飯田市の中心市街地を南北に縦断する都市計画道路羽場大瀬木線(県道飯島飯田線)の切石―北方工区が14日に開通した。新型コロナウイルスの感染防止のため、開通式は中止になったが、沿道には地域住民らが集まり、開通の瞬間を見届けた。
同工区は幅員22メートルの4車線道路で総延長660メートル。2005年に着工し、16年に100メートルが開通していた。今回開通したのは切石体育館前交差点から大井交差点までの560メートルの区間で、開削トンネルの北方トンネル(80メートル)を含む。総事業費は約55億円。
羽場大瀬木線は県道飯島飯田線の先線で、同市の羽場と大瀬木地区を結ぶ。都市計画決定は1967(昭和42)年で、53年を経ての全線開通となった。今後はリニア中央新幹線の関連工事で発生する残土の運搬路としても使用される。

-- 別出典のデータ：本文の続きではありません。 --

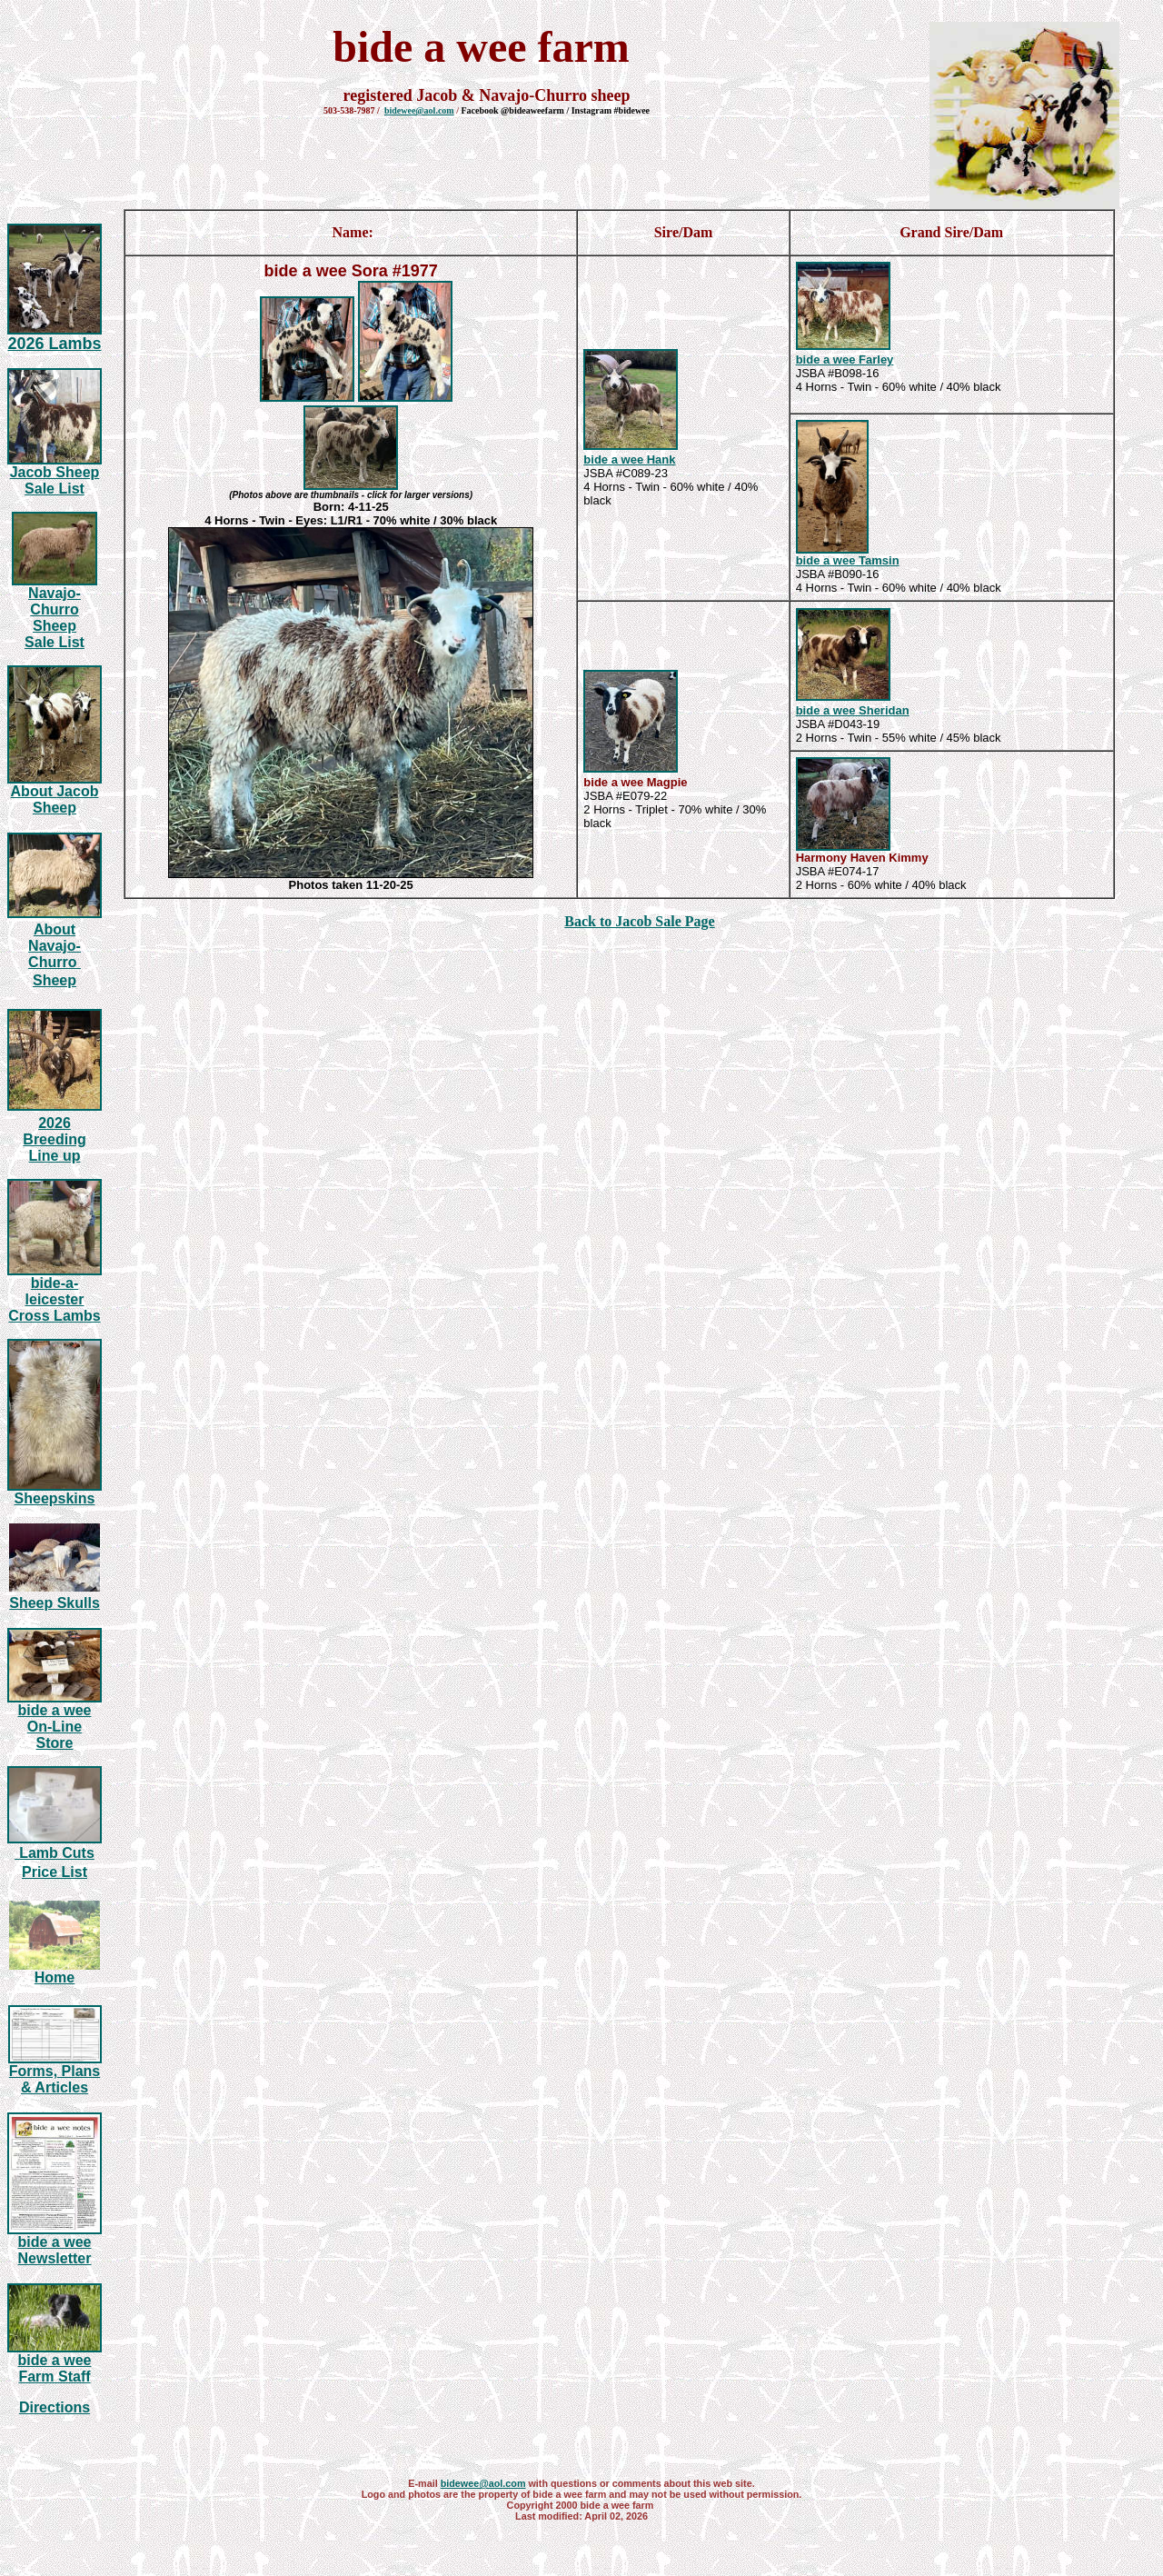 The width and height of the screenshot is (1163, 2576). I want to click on Forms, Plans & Articles, so click(54, 2079). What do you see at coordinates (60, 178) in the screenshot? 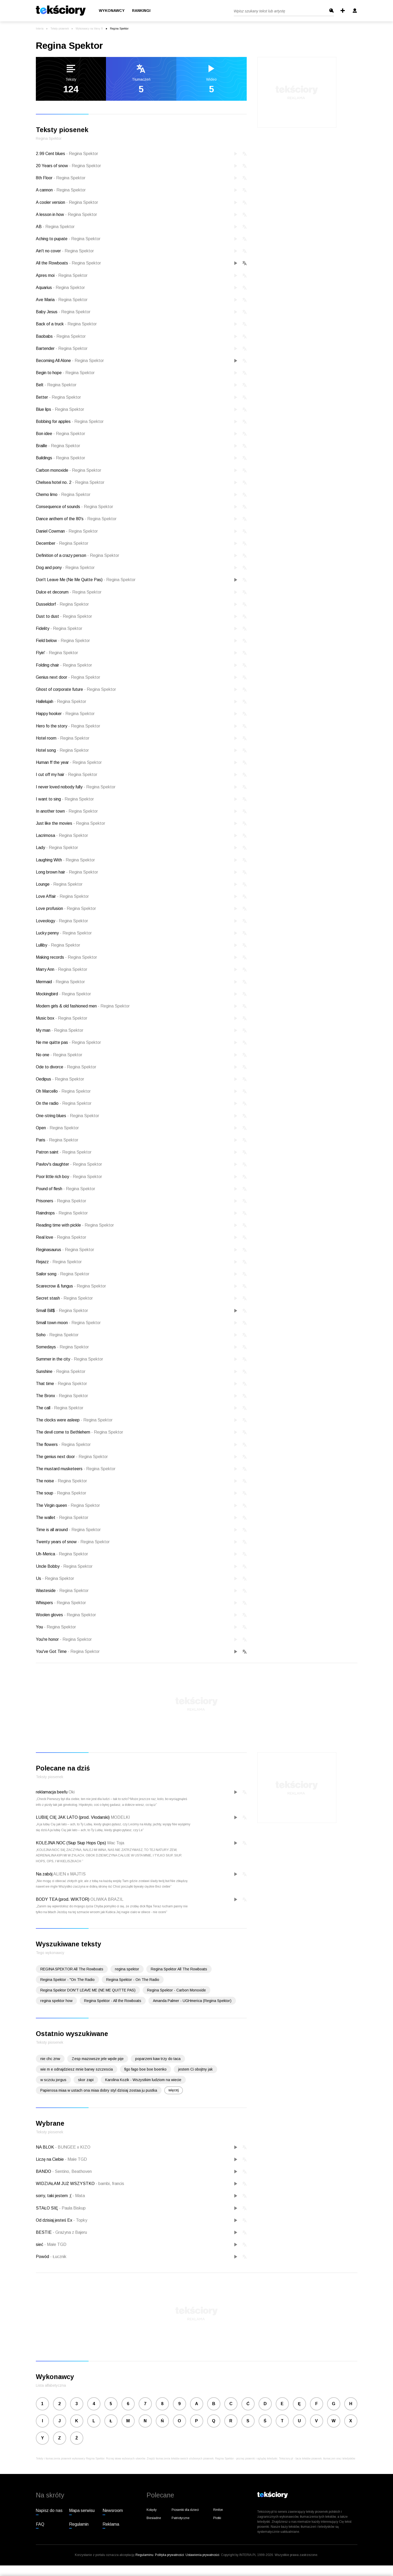
I see `8th Floor` at bounding box center [60, 178]. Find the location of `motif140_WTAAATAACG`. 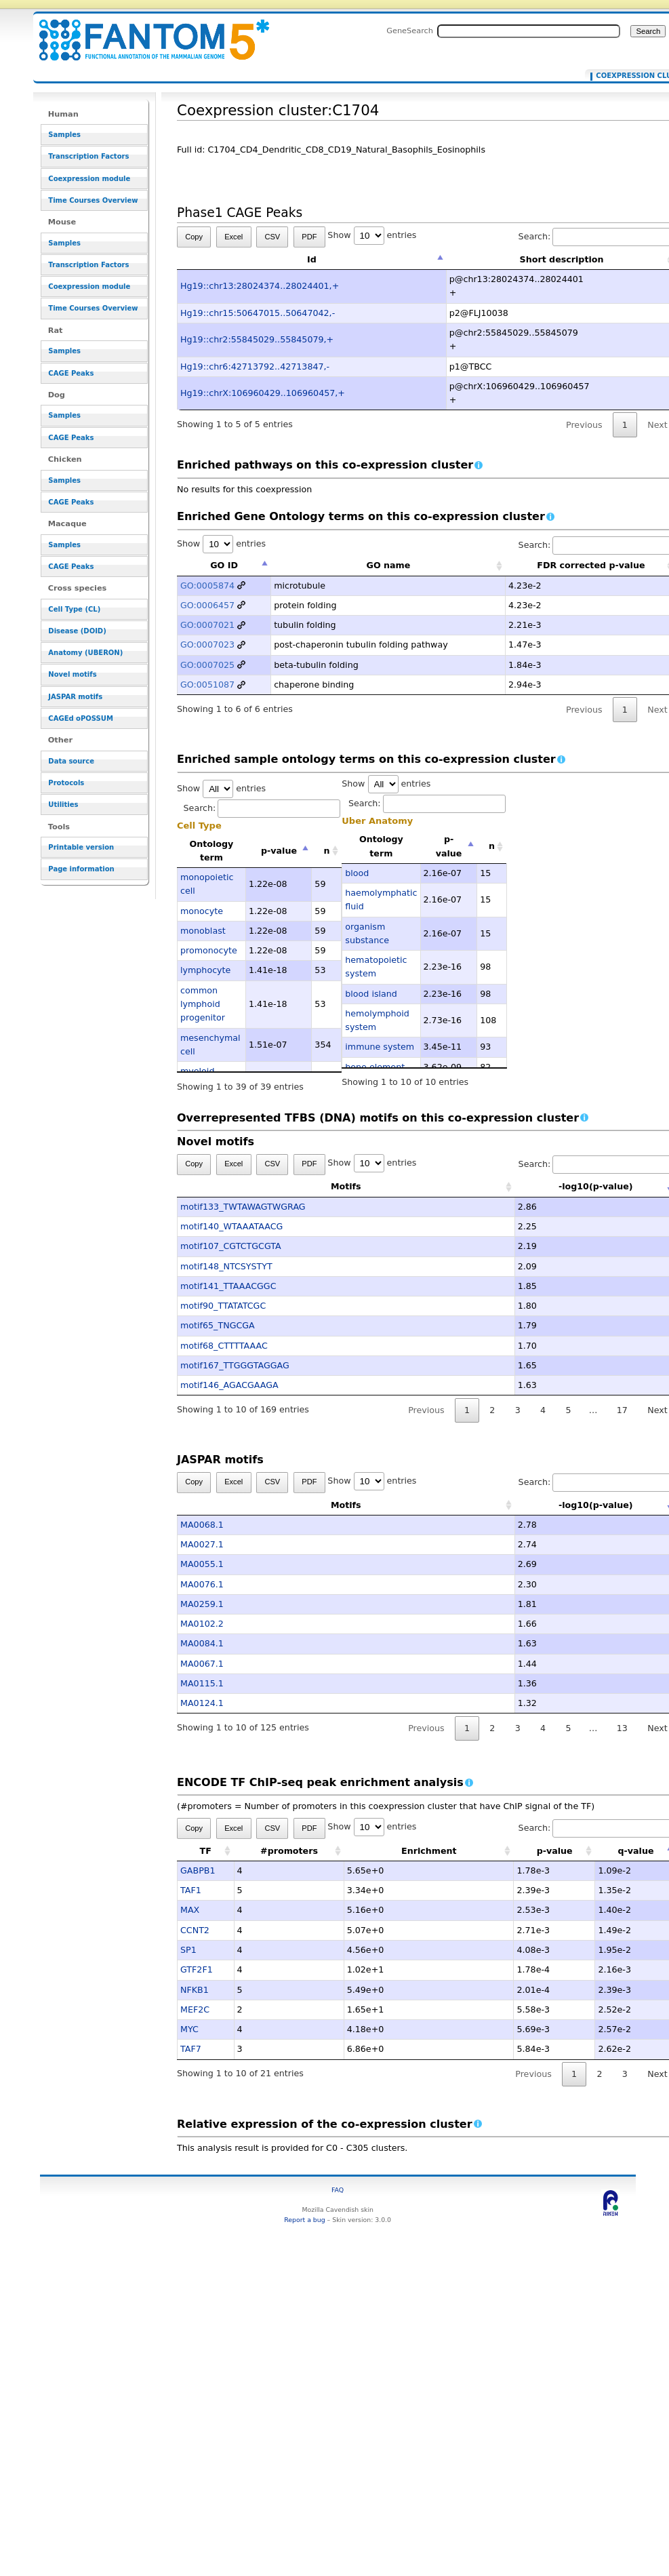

開通時刻の午後3時には切石側から打ち上げられた花火を合図に供用を開始。県飯田建設事務所のパトロールカーに先導された車が次々と通行した。
近くに住む女性(72)は「市街地と伊賀良を結ぶ道路が通ると聞いてから半世紀が経ち、ようやく完成したかという思い。妙琴公園前交差点付近は朝晩渋滞して不便だったのでこれから良くなれば」と期待を寄せた。
育良保育園(同市北方)の園児たちも開通の様子を見届けた。同保育園では前日にトンネル内の見学に訪れており、この日は土曜保育などを利用する園児たちが足を運んだ。金澤ルミ子園長は「ちょうど雨も止み、皆で開通を見届けることができた。トンネル内の壁には卒園した園児たちが描いた絵もあり、子どもたちも身近に思ってくれているのでは」と話していた。